All those steps logged during the SVS Foundation’s exercise challenge in September will help the Foundation—and researchers—take new steps to unlock new treatments for peripheral artery disease (PAD).

The foundation’s Vascular Health Step Challenge, during National PAD Awareness Month, raised money and heightened awareness of the disease process. Foundation members decided to use the funds for a new grant under the Vascular Care for the Underserved (VC4U) program, “intended to support innovative pilot projects that address the unique challenges faced by underserved populations affected by PAD, with an emphasis on improving diagnosis, treatment and patient education.”

Members of both the SVS and the Society for Vascular Nursing (SVN) will be eligible to apply for the $20,000 grant. Details, including the application process and deadlines, are under development and will be announced shortly, once completed.

Foundation Chair Joseph Mills, who directed a previous VC4U pilot project, is excited the program will fund a grant specifically earmarked for PAD and underserved populations. “All vascular surgeons understand the disproportionate effect of PAD on people with poor healthcare access,” he said. “If we can reach and educate people earlier, we can hopefully start with minimally invasive therapy such as medical management, lifestyle modifications and exercise therapy to reduce limb complications and amputation.”

Foundation Executive Board members also released updates on two existing projects: “PAD in west and southwest Philadelphia: Providing education and screening and investigating barriers to care,” from Julia Glaser, MD, and “UMass homeless foot and diabetes screening outreach program,” from Tammy Nguyen, MD.

Glaser, an assistant professor of clinical surgery at Penn Medicine, conducted two health fairs to screen attendees for abdominal aortic aneurysms (AAAs), carotid disease and PAD, as well as for PAD risk factors. She now is undertaking the second part of her grant, to conduct a qualitative study to determine factors that cause patients with chronic limb-threatening ischemia (CLTI) to delay seeking care.

The successful outreach fairs screened approximately 90 patients on various health measures. Patients received the results, guidance on care and encouragement to share the results with a primary care physician.

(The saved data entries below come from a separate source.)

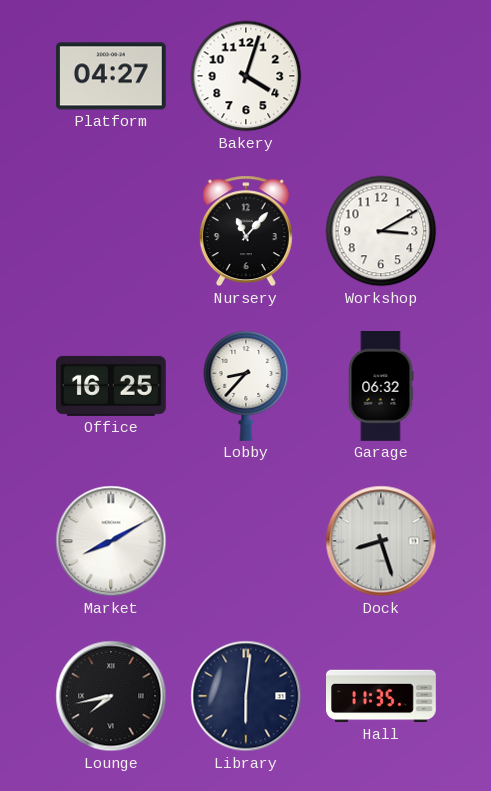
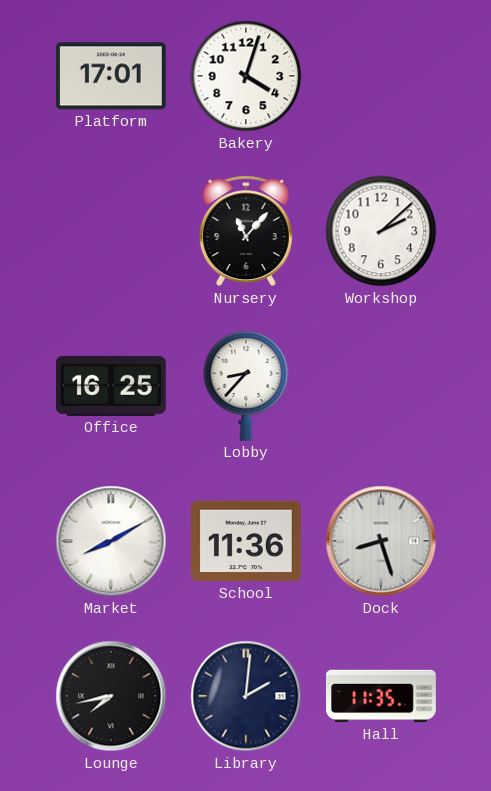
Platform: 04:27 -> 17:01
Workshop: 3:10 -> 2:08
Garage: 06:32 -> none
School: none -> 11:36
Library: 6:01 -> 2:01
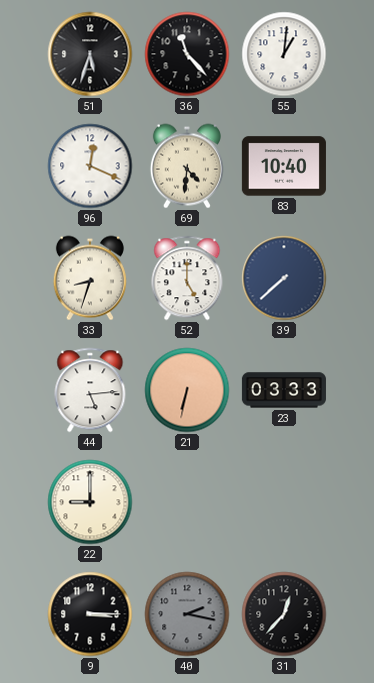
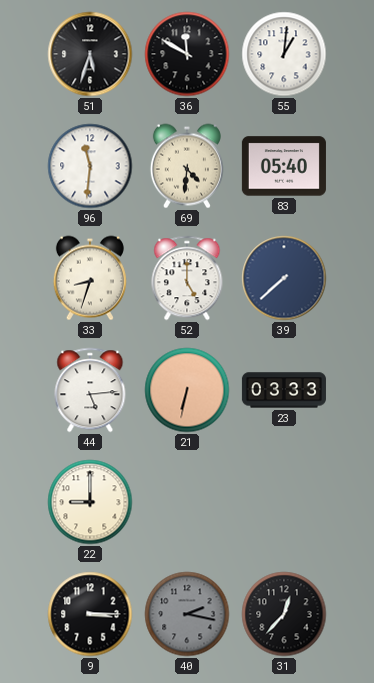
36: 11:23 -> 11:50
96: 12:19 -> 11:31
83: 10:40 -> 05:40
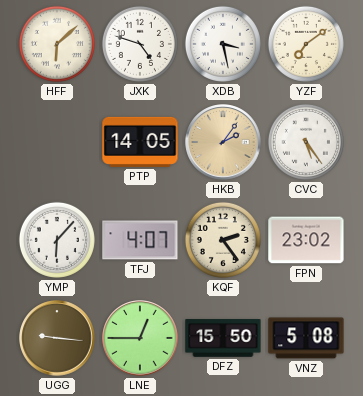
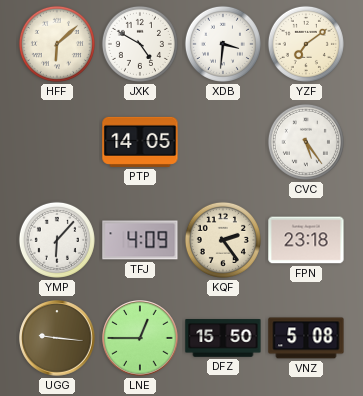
JXK: 4:48 -> 4:50
XDB: 3:28 -> 3:31
HKB: 2:06 -> none
TFJ: 4:07 -> 4:09
FPN: 23:02 -> 23:18
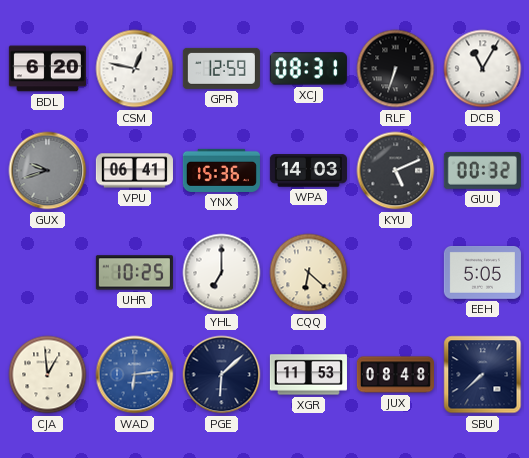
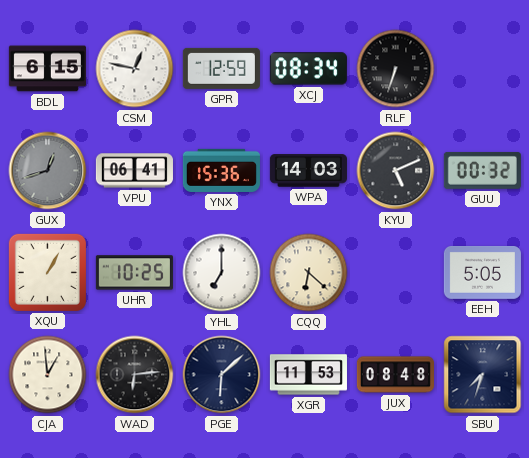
BDL: 6:20 -> 6:15
XCJ: 08:31 -> 08:34
DCB: 11:05 -> none
GUX: 9:42 -> 12:42
XQU: none -> 1:05
WAD dial: blue -> black
SBU: 7:38 -> 7:33
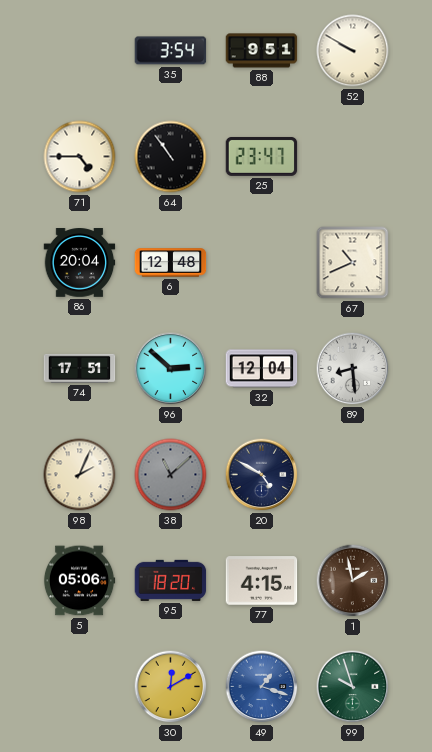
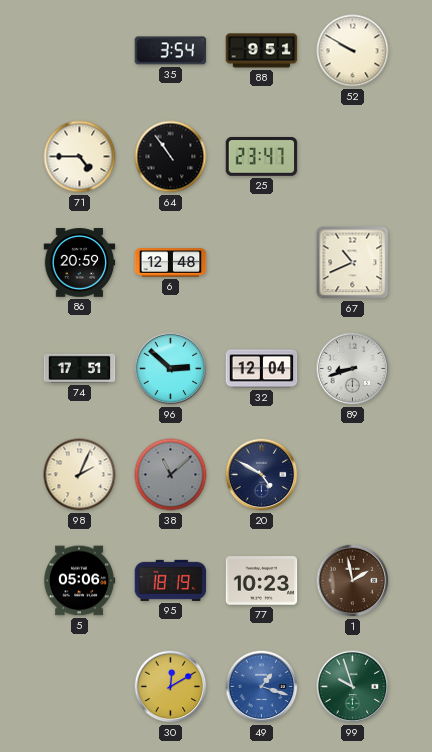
86: 20:04 -> 20:59
89: 8:29 -> 8:42
95: 18:20 -> 18:19
77: 4:15 -> 10:23
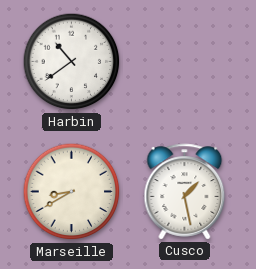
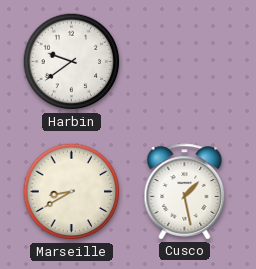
Harbin: 10:39 -> 9:39
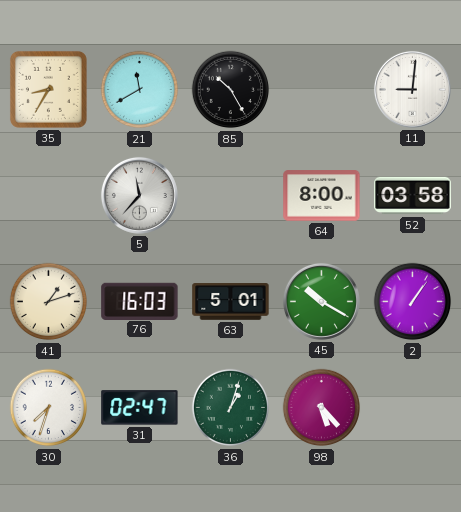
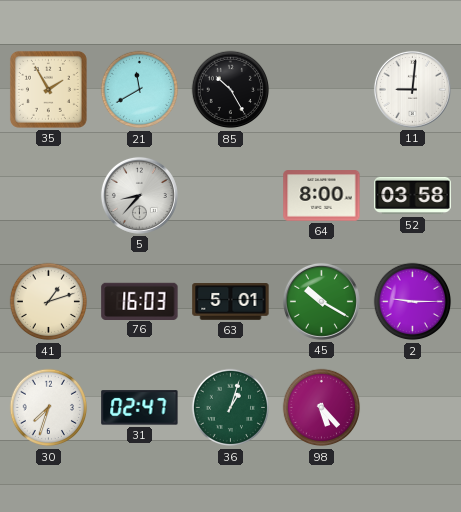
35: 8:35 -> 1:55
5: 11:37 -> 8:37
2: 1:06 -> 9:15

In the interview study, Glaser is targeting people who needed amputations for vascular disease. Her grant is being extended partially as a result of her maternity leave this year. Study enrollment has been slower than anticipated, “which is actually a good thing—we are doing fewer amputations for vascular disease,” said her colleague, Sarah Harrison Benchimol. Nguyen, from the University of Massachusetts and an assistant professor at UMass Chan Medical School, aims to increase access to comprehensive diabetic foot care in order to prevent, diagnose, and treat diabetes-related foot ulcers among homeless people.

In an update presented earlier this year, Nguyen reported her team has partnered with two community centers— one in a rural area and one in an urban community—to provide comprehensive and multidisciplinary diabetic foot care. For its next event, Nguyen anticipates recruiting pulmonologists and thoracic surgeons as well.

Results from her first event prompted the team to modify outreach site selections to better identify at-risk populations and to serve more homeless participants. The participation number increased by almost 50 % between her first and second events.

Finally, with a goal to ensure follow-up by enrolling eligible patients in a state-sponsored free medical insurance program, the team identified 12 high-risk patients from the two most recent mobile clinics and arranged appropriate follow-up care for them.